13. You have more meals in your kitchen than you probably realise.
Forget about baked beans or a home delivered pizza when you can’t be bothered getting out of your pyjamas. Arborio rice, an onion, chicken stock, parmesan and almost any vegetable or even just a splash of balsamic and you have a proper risotto. Good olive oil, garlic, a leek, ripe tomatoes, basil or parsley, any good pasta and some parmesan or pecorino and you have a flavoursome, simple pasta. And a stale Italian bread roll, ripe tomatoes, basil, oil and balsamic is all you need for a classic peasant bread salad. Keeping quality dried pasta, Arborio rice and a lump of parmesan in the house certainly helps.

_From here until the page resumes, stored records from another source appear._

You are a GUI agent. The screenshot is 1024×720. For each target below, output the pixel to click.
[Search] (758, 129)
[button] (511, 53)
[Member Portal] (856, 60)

14. Be lazy. Line your baking trays.
OK, this sounds like something that grandma would tell you, but lining baking or grilling trays saves scrubbing them to get off the baked on bits. Use baking paper or tinfoil, go right to, or over the edge of the tray and you’ll have another couple of minutes to do more important things, like watching sport.
15. Don’t throw out the bits you don’t use.

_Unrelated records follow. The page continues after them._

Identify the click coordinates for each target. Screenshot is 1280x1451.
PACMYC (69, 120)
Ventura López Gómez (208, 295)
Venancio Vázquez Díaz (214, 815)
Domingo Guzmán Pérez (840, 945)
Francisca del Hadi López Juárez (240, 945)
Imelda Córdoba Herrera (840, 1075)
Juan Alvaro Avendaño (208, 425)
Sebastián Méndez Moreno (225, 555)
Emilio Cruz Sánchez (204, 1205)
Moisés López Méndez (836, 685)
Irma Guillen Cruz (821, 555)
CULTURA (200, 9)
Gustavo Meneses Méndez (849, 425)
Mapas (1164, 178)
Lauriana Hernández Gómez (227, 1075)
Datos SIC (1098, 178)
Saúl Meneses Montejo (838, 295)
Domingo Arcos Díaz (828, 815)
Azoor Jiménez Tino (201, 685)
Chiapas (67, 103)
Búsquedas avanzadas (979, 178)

It comes with practice, but the green king prawns that you bought for the entrée have heads that will make a wonderful soup or shellfish stock for risottos or sauces. The chicken that you use to make your own stock is then perfect for a chicken pie or the classic chicken sambos. Don’t just think of leftovers as leftovers. A piece of Chinese BBQ pork (char siu) with some egg, rice and spring onions is a long way towards fried rice. Good day-old Italian bread helps make a good bread and tomato salad, and, even leftover spaghetti turns into a pasta frittata with some eggs and parmesan.
16. Drive your partner mad; save lots of takeaway containers.
I have cupboards full of them, and it drives my wife nuts. But… when I’m preparing a dinner party and I want everything done beforehand and stacked in the fridge, they are really useful. From chopped leek and celery for the start of a risotto to peeled prawns to the coulis for the pudding, I go through a million of them. The only problem is eating enough takeaway.